Presque le printemps. Basse-ville de Québec.
Équinoxe. La durée de la nuit est égale à celle du jour. Le printemps commence dans l’hémisphère nord. Au coucher du soleil, le ciel rose-orange découpe au loin les montagnes des Laurentides comme des promesses de voyages.
La basse-ville patauge dans une sloche gris-brun que les voitures vomissent sur les piétons, sans ralentir, aux abords des boulevards. Des nids-de-poule fracturent l’asphalte, surgissant du jour au lendemain comme des cratères. J’ai un peu perdu la notion du temps – les derniers mois ont disparu sans que je puisse dire exactement ce que j’en ai fait. Je veux dire, à part marcher avec Fred, qui me rappelle toujours l’heure de la promenade, beau temps, mauvais temps.
Cet après-midi, avec la maman du Petit prince, nous avons pris un thé sur le balcon. Elle m’a parlé de son recueil de poèmes, qui sera bientôt publié. Du reportage photo sur lequel elle travaille pour le journal communautaire. Elle m’a demandé de mes nouvelles. J’ai dit que ça allait bien. Je n’ai pas cru utile de lui raconter que je suis prise dans un flou temporel, entre l’adolescence qui résiste encore et les lunettes de lecture désormais nécessaires. Entre ma dernière peine d’amour et les séries de confinements covid. Entre mes trop longues études et ma presque non-carrière. Entre les ciels rose-orange et la sloche. Et puis, il y a la planète qui ne va pas tellement bien. Je pense qu’elle aurait compris tout ça, la maman du Petit prince. Mais mes petites mélancolies me semblent bien insignifiantes, au fond. Ailleurs, il y a la guerre, la famine, la menace nucléaire et la peur d’être emprisonné si on dit ce qu’on pense.

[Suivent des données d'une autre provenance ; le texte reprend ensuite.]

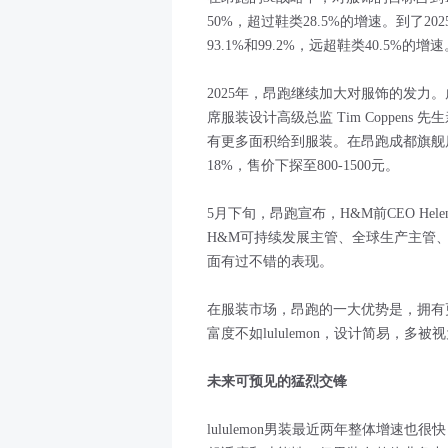
50%，超过鞋类28.5%的增速。到了
93.1%和99.2%，远超鞋类40.5%的增速
2025年，昂跑继续加大对服饰的发力
席服装设计高级总监 Tim Coppen
有更多面积给到服装。在昂跑成都旗舰
18%，售价下探至800-1500元。
5月下旬，昂跑宣布，H&M前CEO Helena
H&M可持续发展主管、全球生产主管、
面有过不错的表现。
在服装市场，昂跑的一大优势是，拥有
富度不如lululemon，设计简易，多
未来可预见的猛烈交锋
lululemon男装最近两年整体增速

Des malheurs qui me nouent la gorge.
Alors, j’ai préféré lui raconter que je n’ai pas pu m’empêcher de commencer quelques semis, pour mon jardin de balcon, même si c’est encore trop tôt. Des tomates-cerise, bien sûr. Du basilic. Des poivrons miniatures. De la menthe. Des cornichons. Des haricots violets. On a parlé de la lumière de la fin de l’après-midi, qui adoucit les traits. Pendant que nous bavardions, le Petit prince est monté plusieurs fois jusqu’à mon balcon, pour nous montrer une petite voiture, nous raconter une histoire de superhéros et, la dernière fois, pour nous dire qu’il avait faim. Alors qu’il redescendait en tenant sa maman par la main, j’ai promis que je viendrais lui porter des biscuits au chocolat encore chauds, pour son dessert.
J’ai cuisiné les biscuits, j’ai arrosé les semis et je suis allée marcher avec Fred. Et demain, je recommencerai.